Since the fall of 2019, beef packer profits have received major attention by ranchers and feedyards. Much of the discussion started after the packing plant fire in Kansas, but has exploded recently due to the results of the COVID-19 pandemic. Packers have struggled to stay online due to COVID-19 cases related to the plant, and the industry has lost food service which as struck supply chains hard, complicated by consumers hoarded product from the grocery store.

Give us your opinion: should packer profits be regulated by government?

This week President Donald Trump announced, “I’ve asked the Justice Department to look into it. … I’ve asked them to take a very serious look into it, because it shouldn’t be happening that way and we want to protect our farmers.” There are questions regarding the teeth of this investigation, however.

Prior to 2016, beef packer margins floated between -$20 and $20 consistently, but that has changed. During this current period of packer capacity restriction due to COVID-19 that +/- $20 has ballooned to over $700.

Historically speaking (see left), from 2015 through 2019 the choice cutout was in a range of $180 to $265.  The high during that period was reached in the spring of 2015.

In 2020 (see right), the choice cutout has spiked to levels never seen before, all because of packers facing slaughter capacity issues and consumer hoarding.

While the beef cutout has risen, live cattle prices have fallen 14% year to date.

This market dynamic has frustrated beef producers tremendously, as packers have seen lofty spreads between the choice cutout and farm gate prices.

Although there is lots of push for packer margin regulation, a deeper conversation on the “how” is not as widely discussed. If the the conversation on packer margin regulation becomes more tangible what would it actually look like?

Some producers believe that the cash price should be tied to the boxed beef price or there should be a bust up of the consolidation at the packer level. Others think a cap on gross profit per unit would work. All of these have their downside risks for the producer, though too.

In Canada, railways are regulated on revenue, banks face rules, and airlines were recently handed a passenger bill of rights.  Are packers next?

Please take two minutes and answer our quick survey on whether meat packers should be regulated. 

2 thoughts on “Regulating packer profits gains traction as boxed-beef prices soar

  1. Its to simple to say that packer margins should be regulated. A cap like railways means they will concentrate on reducing costs. Biggest cost is the animal, therefore feeders ranchers, pork producers etc will again be hit. We need to find a way that opportunities translate to margin for feedlots and primary producers of beef pork and chicken. I think that means reducing the % of market each packer has, diversifying and increasing the number of packers and making it easier for farmers to sell direct to consumers. Anything to increase competition. It will require regulation, it will cost consumers more as it will decrease efficiency.

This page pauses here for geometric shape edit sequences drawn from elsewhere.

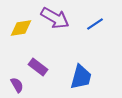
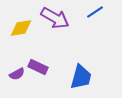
blue line: moved 12 px up
purple rectangle: rotated 12 degrees counterclockwise
purple semicircle: moved 11 px up; rotated 91 degrees clockwise
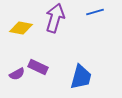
blue line: rotated 18 degrees clockwise
purple arrow: rotated 104 degrees counterclockwise
yellow diamond: rotated 20 degrees clockwise
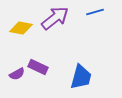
purple arrow: rotated 36 degrees clockwise
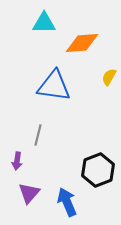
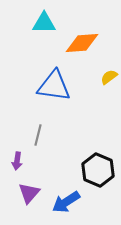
yellow semicircle: rotated 24 degrees clockwise
black hexagon: rotated 16 degrees counterclockwise
blue arrow: moved 1 px left; rotated 100 degrees counterclockwise
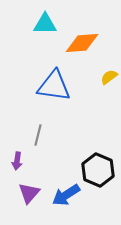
cyan triangle: moved 1 px right, 1 px down
blue arrow: moved 7 px up
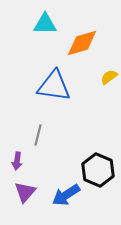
orange diamond: rotated 12 degrees counterclockwise
purple triangle: moved 4 px left, 1 px up
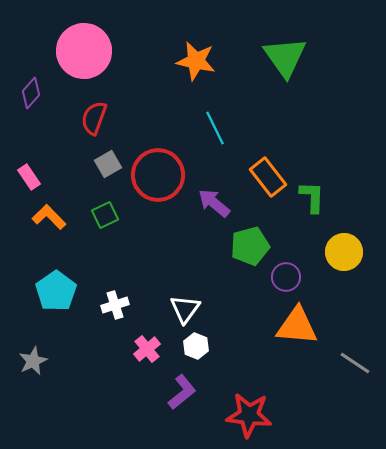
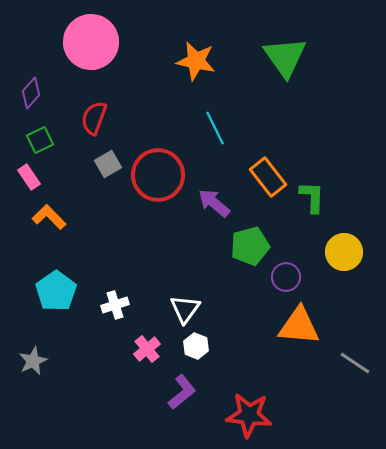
pink circle: moved 7 px right, 9 px up
green square: moved 65 px left, 75 px up
orange triangle: moved 2 px right
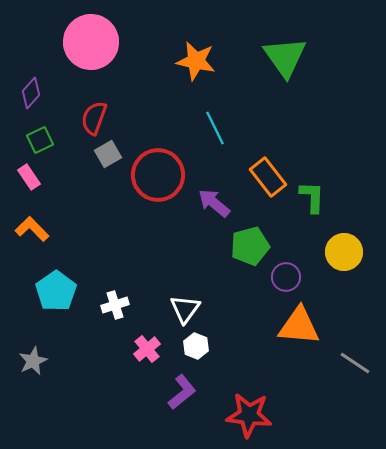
gray square: moved 10 px up
orange L-shape: moved 17 px left, 12 px down
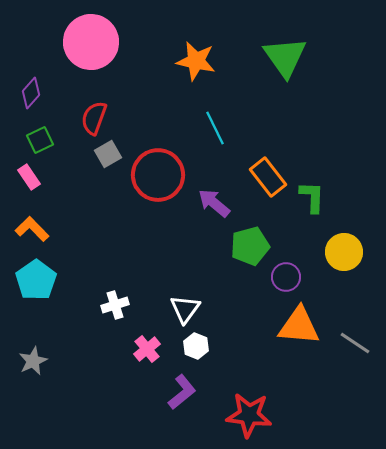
cyan pentagon: moved 20 px left, 11 px up
gray line: moved 20 px up
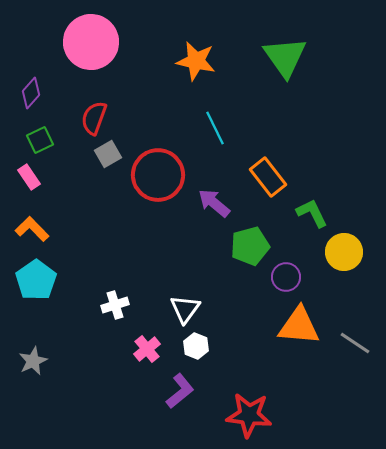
green L-shape: moved 16 px down; rotated 28 degrees counterclockwise
purple L-shape: moved 2 px left, 1 px up
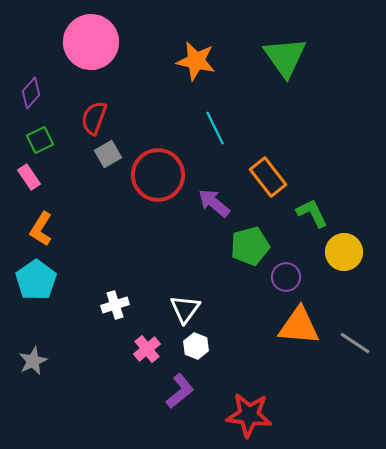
orange L-shape: moved 9 px right; rotated 104 degrees counterclockwise
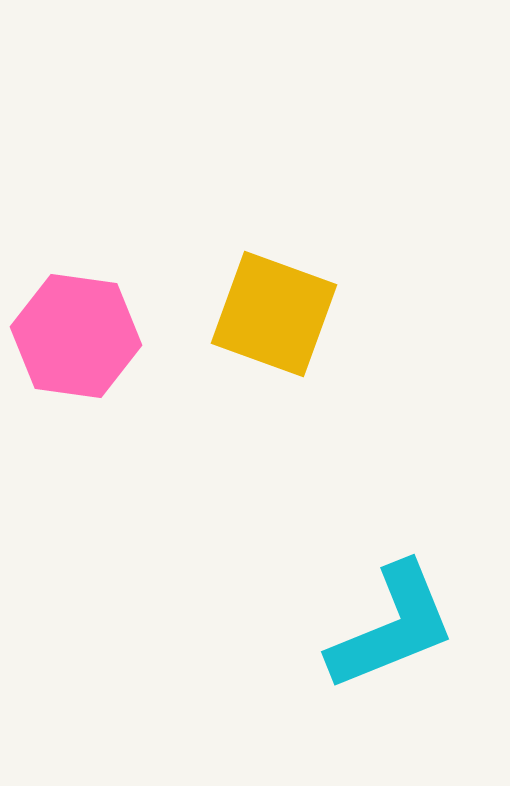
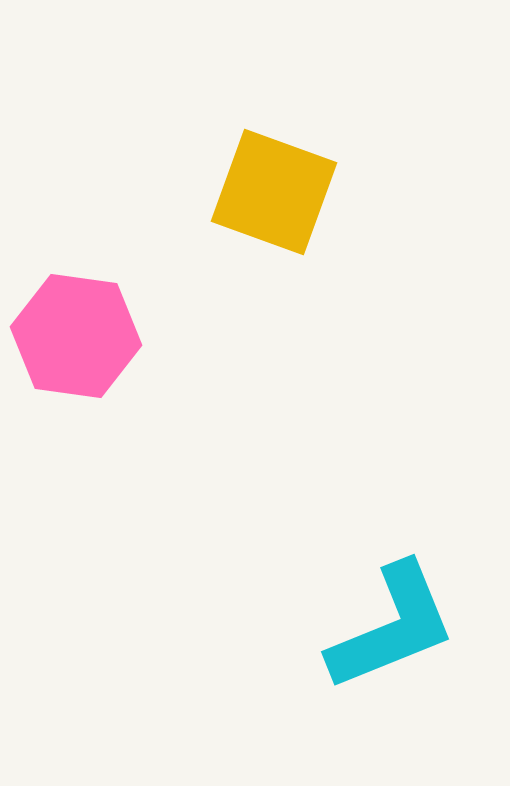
yellow square: moved 122 px up
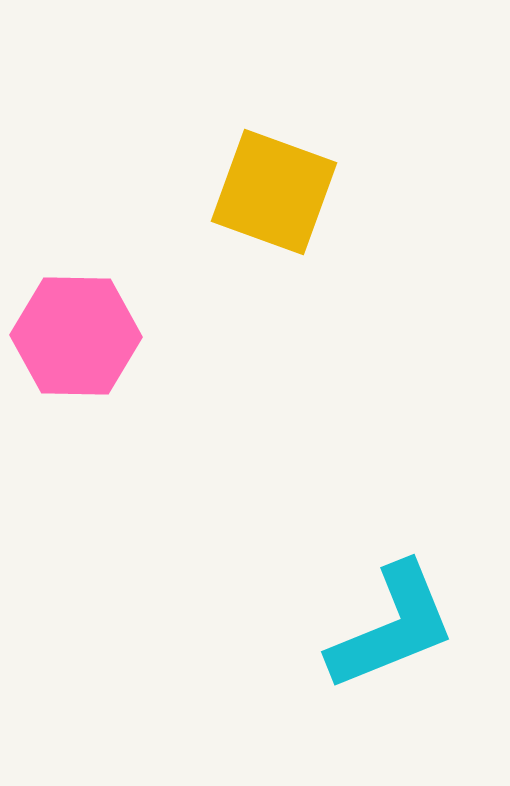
pink hexagon: rotated 7 degrees counterclockwise
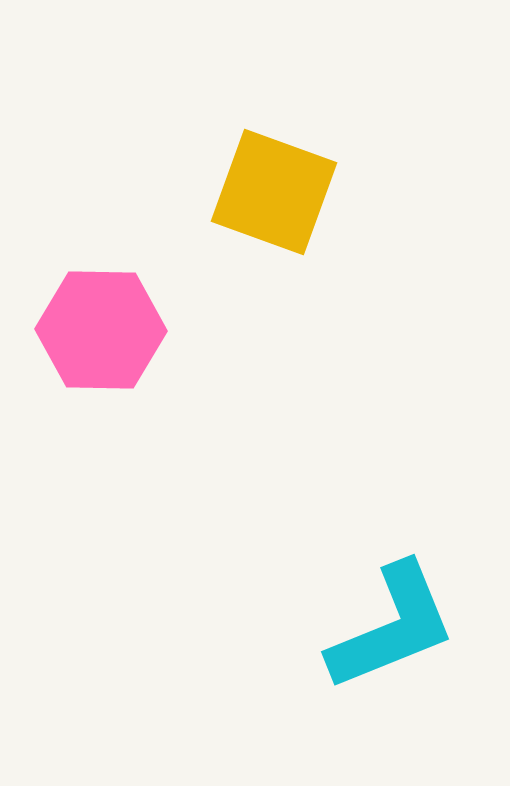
pink hexagon: moved 25 px right, 6 px up
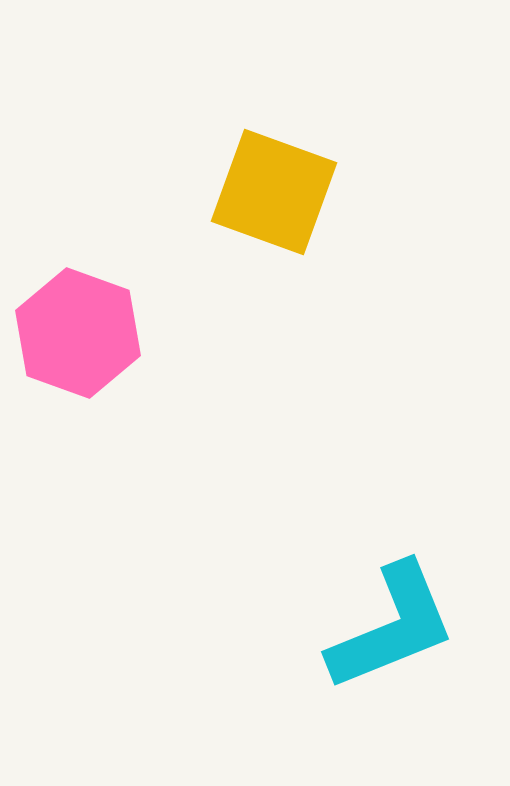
pink hexagon: moved 23 px left, 3 px down; rotated 19 degrees clockwise
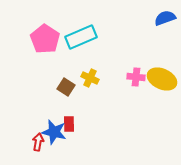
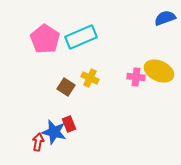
yellow ellipse: moved 3 px left, 8 px up
red rectangle: rotated 21 degrees counterclockwise
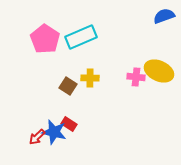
blue semicircle: moved 1 px left, 2 px up
yellow cross: rotated 24 degrees counterclockwise
brown square: moved 2 px right, 1 px up
red rectangle: rotated 35 degrees counterclockwise
red arrow: moved 1 px left, 5 px up; rotated 144 degrees counterclockwise
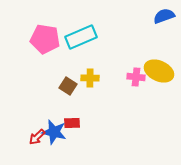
pink pentagon: rotated 24 degrees counterclockwise
red rectangle: moved 3 px right, 1 px up; rotated 35 degrees counterclockwise
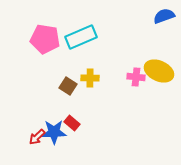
red rectangle: rotated 42 degrees clockwise
blue star: rotated 15 degrees counterclockwise
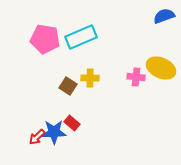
yellow ellipse: moved 2 px right, 3 px up
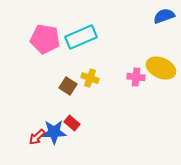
yellow cross: rotated 18 degrees clockwise
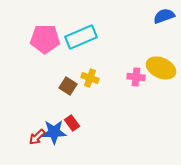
pink pentagon: rotated 8 degrees counterclockwise
red rectangle: rotated 14 degrees clockwise
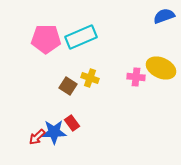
pink pentagon: moved 1 px right
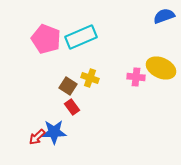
pink pentagon: rotated 20 degrees clockwise
red rectangle: moved 16 px up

  2. With regard to the packer price control question. I was on the BIC years ago and was a delegate with ABP during that time. There was a lot of discussion about the beef value chain and how to move profit from the consumer’s spending to the rancher through the middle businesses. The value of BIC to create demand was only realized by the rancher because of “greed” in the competition between sectors. I wonder if the sustainable initiatives, with additional dollars flowing directly to the producer/feeder because of profit at sale(to consumer) could be made to work.